In 2010 Sembiring threatened to shut down access to BlackBerry services because it’s possible to access porn using the device. How much more absurd can you get?

In 2012 he asked what would people do with a 4Mbps internet connection 

He asked a similar question in January of this year 

The tone that he used to ask the questions seemed so mocking and condescending that it was a shock that someone of his position would even pose them to begin with.

Back to the Vimeo situation, the inconsistency within the situation, the fact that APJII wasn’t included in the mailer, that not all ISPs and carriers received the instructions at the same time, that the implementation even within Telkom’s own network is extremely inconsistent speaks volumes of the quality of the organization and personnel.

The fact that a Kominfo director general was contradicted by the ministry’s newly appointed spokesperson within 24 hours says a lot about the coordination within the ministry.

I can only hope that the next government has no such people holding key positions.

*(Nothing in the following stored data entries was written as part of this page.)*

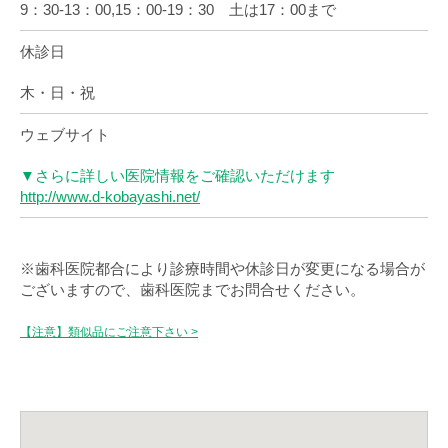
9：30-13：00,15：00-19：30 土は17：00まで
休診日
木・日・祝
ウェブサイト
▼さらに詳しい医院情報をご確認いただけます
http://www.d-kobayashi.net/
※歯科医院都合により診療時間や休診日が変更になる場合が
ございますので、歯科医院までお問合せください。
【注意】類似品にご注意下さい >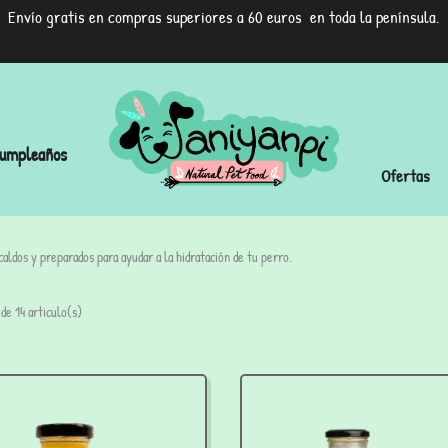
Envío gratis en compras superiores a 60 euros en toda la península.
umpleaños
Ofertas
aldos y preparados para ayudar a la hidratación de tu perro.
de 14 articulo(s)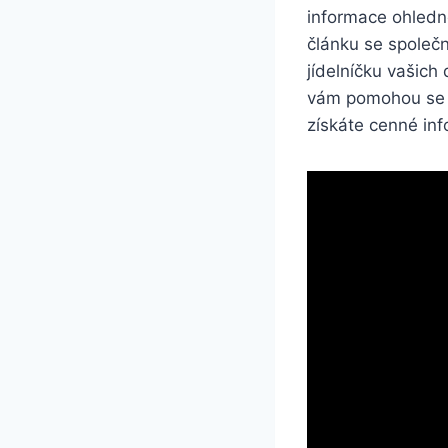
informace ohledn
článku se společ
jídelníčku vašich
vám pomohou se s
získáte cenné inf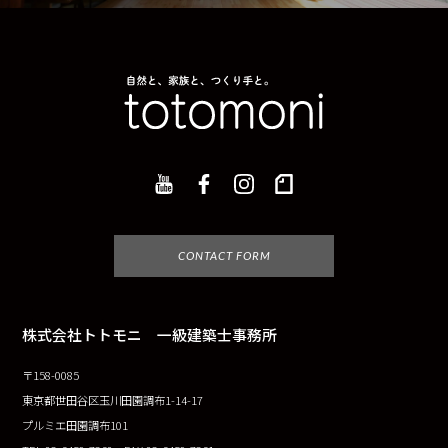
CONTACT FORM
株式会社トトモニ 一級建築士事務所
〒158-0085
東京都世田谷区玉川田園調布1-14-17
プルミエ田園調布101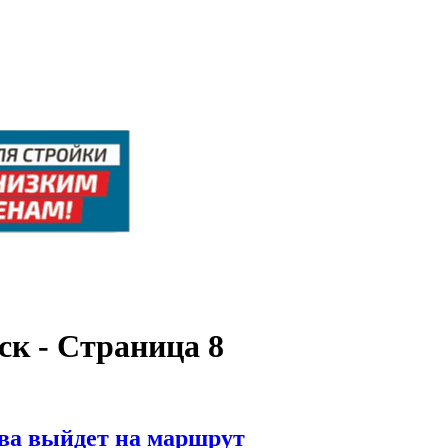
ск - Страница 8
ова выйдет на маршрут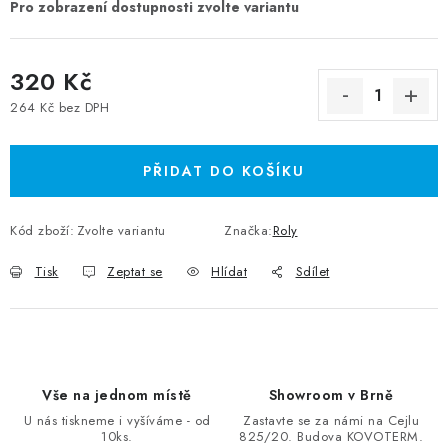
320 Kč
264 Kč bez DPH
Měrná cena:
PŘIDAT DO KOŠÍKU
Kód zboží:
Zvolte variantu
Značka:
Roly
Tisk
Zeptat se
Hlídat
Sdílet
Vše na jednom místě
Showroom v Brně
U nás tiskneme i vyšíváme - od
Zastavte se za námi na Cejlu
10ks.
825/20. Budova KOVOTERM.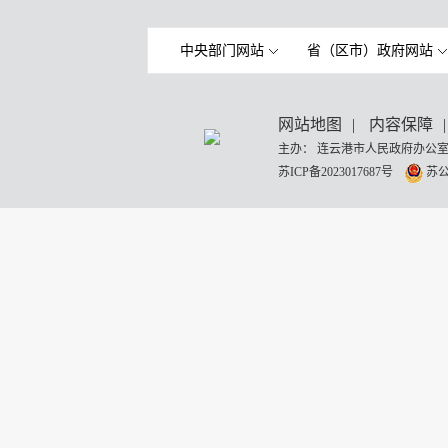
中央部门网站
省（区市）政府网站
网站地图
|
内容保障
|
主办： 连云港市人民政府办公室
苏ICP备2023017687号
苏公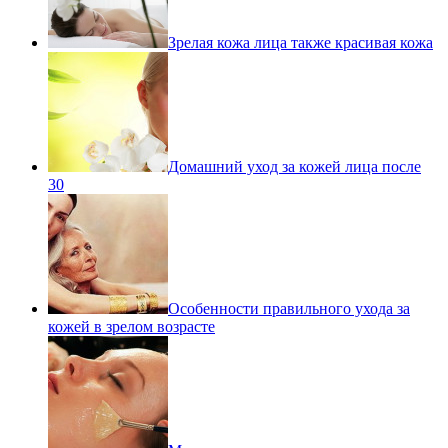
Зрелая кожа лица также красивая кожа
Домашний уход за кожей лица после
30
Особенности правильного ухода за
кожей в зрелом возрасте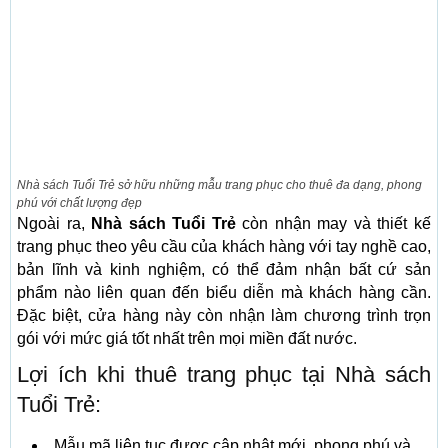
Nhà sách Tuổi Trẻ sở hữu những mẫu trang phục cho thuê đa dạng, phong
phú với chất lượng đẹp
Ngoài ra,
Nhà sách Tuổi Trẻ
còn nhận may và thiết kế
trang phục theo yêu cầu của khách hàng với tay nghề cao,
bản lĩnh và kinh nghiệm, có thể đảm nhận bất cứ sản
phẩm nào liên quan đến biểu diễn mà khách hàng cần.
Đặc biệt, cửa hàng này còn nhận làm chương trình trọn
gói với mức giá tốt nhất trên mọi miền đất nước.
Lợi ích khi thuê trang phục tại Nhà sách
Tuổi Trẻ:
Mẫu mã liên tục được cập nhật mới, phong phú và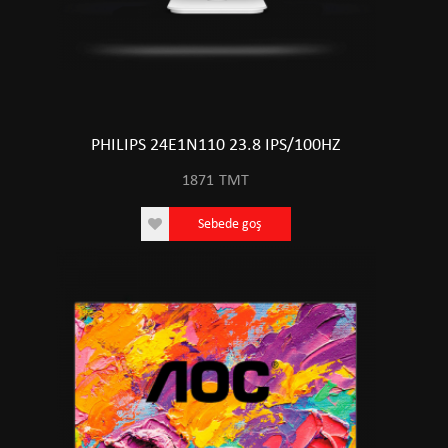
PHILIPS 24E1N110 23.8 IPS/100HZ
1871
TMT
Sebede goş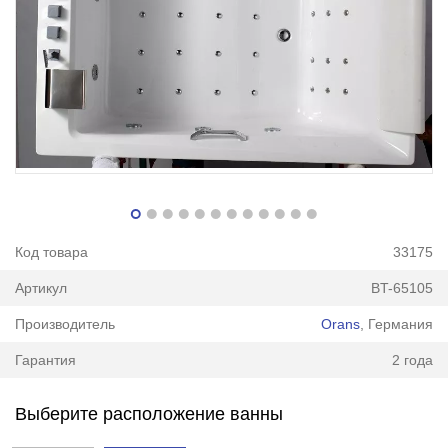
Код товара
33175
Артикул
BT-65105
Производитель
Orans
, Германия
Гарантия
2 года
Выберите расположение ванны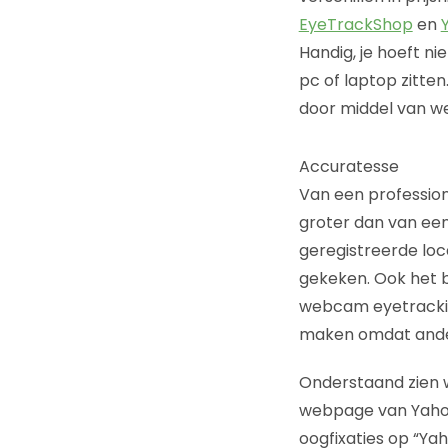
EyeTrackShop
en
Handig, je hoeft ni
pc of laptop zitte
door middel van we
Accuratesse
Van een profession
groter dan van ee
geregistreerde loc
gekeken. Ook het b
webcam eyetrackin
maken omdat ander
Onderstaand zien w
webpage van Yahoo
oogfixaties op “Yah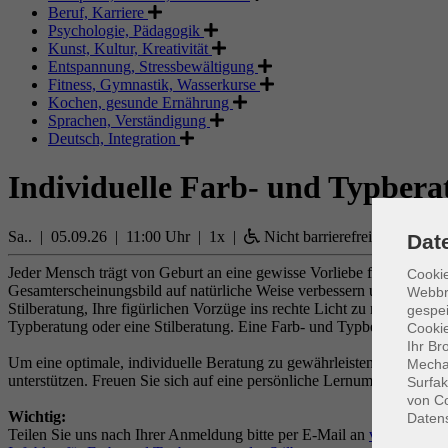
Beruf, Karriere
Psychologie, Pädagogik
Kunst, Kultur, Kreativität
Entspannung, Stressbewältigung
Fitness, Gymnastik, Wasserkurse
Kochen, gesunde Ernährung
Sprachen, Verständigung
Deutsch, Integration
Individuelle Farb- und Typbera
Sa.. | 05.09.26 | 11:00 Uhr | 1x |
Nicht barrierefrei
Dat
Jeder Mensch trägt von Geburt an eine gewisse Vorliebe für bestimmte 
Cookie
Gesamterscheinungsbild auf natürliche Weise verbessern und Sie in 
Webbr
Stilberatung, Ihre figürlichen Vorzüge ins rechte Licht zu rücken. Si
gespei
Typberatung oder eine Stilberatung. Eine Farb- und Typberatung sollte
Cookie
Ihr Br
Um eine optimale, individuelle Beratung zu gewährleisten, ist dieser 
Mechan
unterstützen. Freuen Sie sich auf eine persönliche Lernumgebung und 
Surfak
von Co
Wichtig:
Daten
Teilen Sie uns nach Ihrer Anmeldung bitte per E-Mail an
vhs-service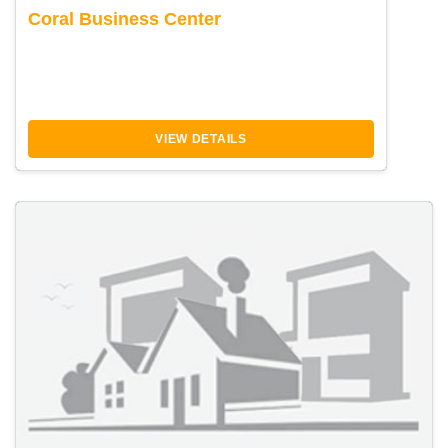
Coral Business Center
VIEW DETAILS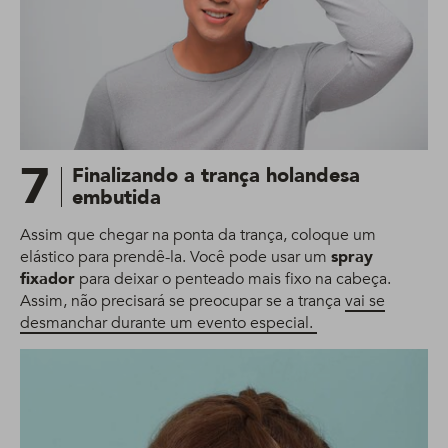
7
Finalizando a trança holandesa
embutida
Assim que chegar na ponta da trança, coloque um
elástico para prendê-la. Você pode usar um
spray
fixador
para deixar o penteado mais fixo na cabeça.
Assim, não precisará se preocupar se a trança
vai se
desmanchar durante um evento especial
.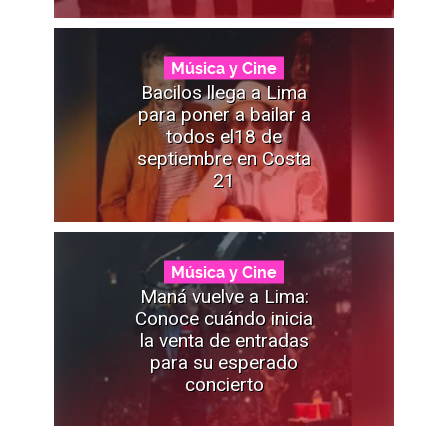
Música y Cine
Bacilos llega a Lima
para poner a bailar a
todos el18 de
septiembre en Costa
21
Música y Cine
Maná vuelve a Lima:
Conoce cuándo inicia
la venta de entradas
para su esperado
concierto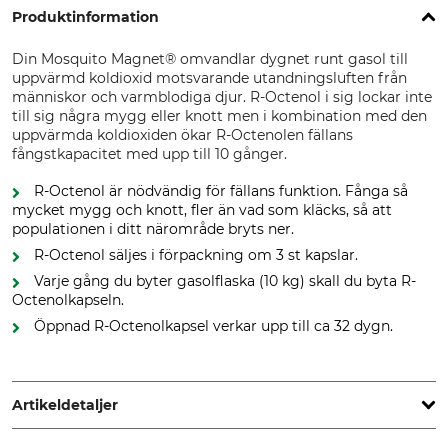
Produktinformation
Din Mosquito Magnet® omvandlar dygnet runt gasol till
uppvärmd koldioxid motsvarande utandningsluften från
människor och varmblodiga djur. R-Octenol i sig lockar inte
till sig några mygg eller knott men i kombination med den
uppvärmda koldioxiden ökar R-Octenolen fällans
fångstkapacitet med upp till 10 gånger.
R-Octenol är nödvändig för fällans funktion. Fånga så
mycket mygg och knott, fler än vad som kläcks, så att
populationen i ditt närområde bryts ner.
R-Octenol säljes i förpackning om 3 st kapslar.
Varje gång du byter gasolflaska (10 kg) skall du byta R-
Octenolkapseln.
Öppnad R-Octenolkapsel verkar upp till ca 32 dygn.
Artikeldetaljer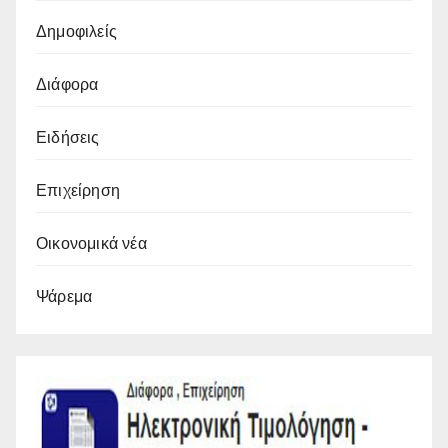
Δημοφιλείς
Διάφορα
Ειδήσεις
Επιχείρηση
Οικονομικά νέα
Ψάρεμα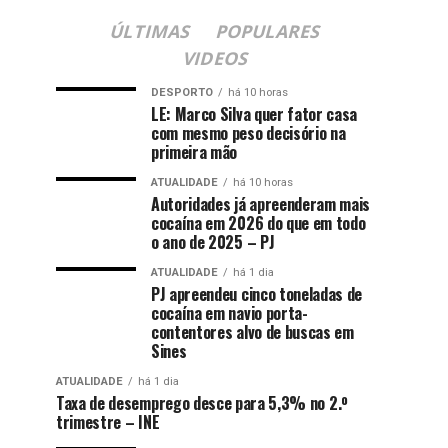
ÚLTIMAS
POPULARES
VIDEOS
DESPORTO
há 10 horas
LE: Marco Silva quer fator casa
com mesmo peso decisório na
primeira mão
ATUALIDADE
há 10 horas
Autoridades já apreenderam mais
cocaína em 2026 do que em todo
o ano de 2025 – PJ
ATUALIDADE
há 1 dia
PJ apreendeu cinco toneladas de
cocaína em navio porta-
contentores alvo de buscas em
Sines
ATUALIDADE
há 1 dia
Taxa de desemprego desce para 5,3% no 2.º
trimestre – INE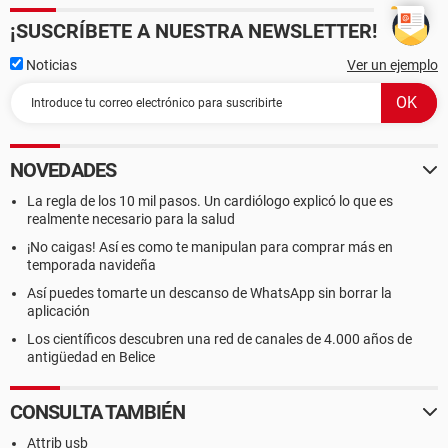
¡SUSCRÍBETE A NUESTRA NEWSLETTER!
Noticias
Ver un ejemplo
NOVEDADES
La regla de los 10 mil pasos. Un cardiólogo explicó lo que es
realmente necesario para la salud
¡No caigas! Así es como te manipulan para comprar más en
temporada navideña
Así puedes tomarte un descanso de WhatsApp sin borrar la
aplicación
Los científicos descubren una red de canales de 4.000 años de
antigüedad en Belice
CONSULTA TAMBIÉN
Attrib usb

Sorry it’s taken a while to form my reply, I’m trying hard to be civil. The very fact that the last two communications ministers have enraged me with their decisions makes it very difficult not to get emotional.

It’s almost like they have no interest in catching up with the best in the world as quickly as they can with regards to technological progress. When South Korea is already rolling out Advanced LTE and developing 5G wireless connection, we only just completed settling the 3G band allocations.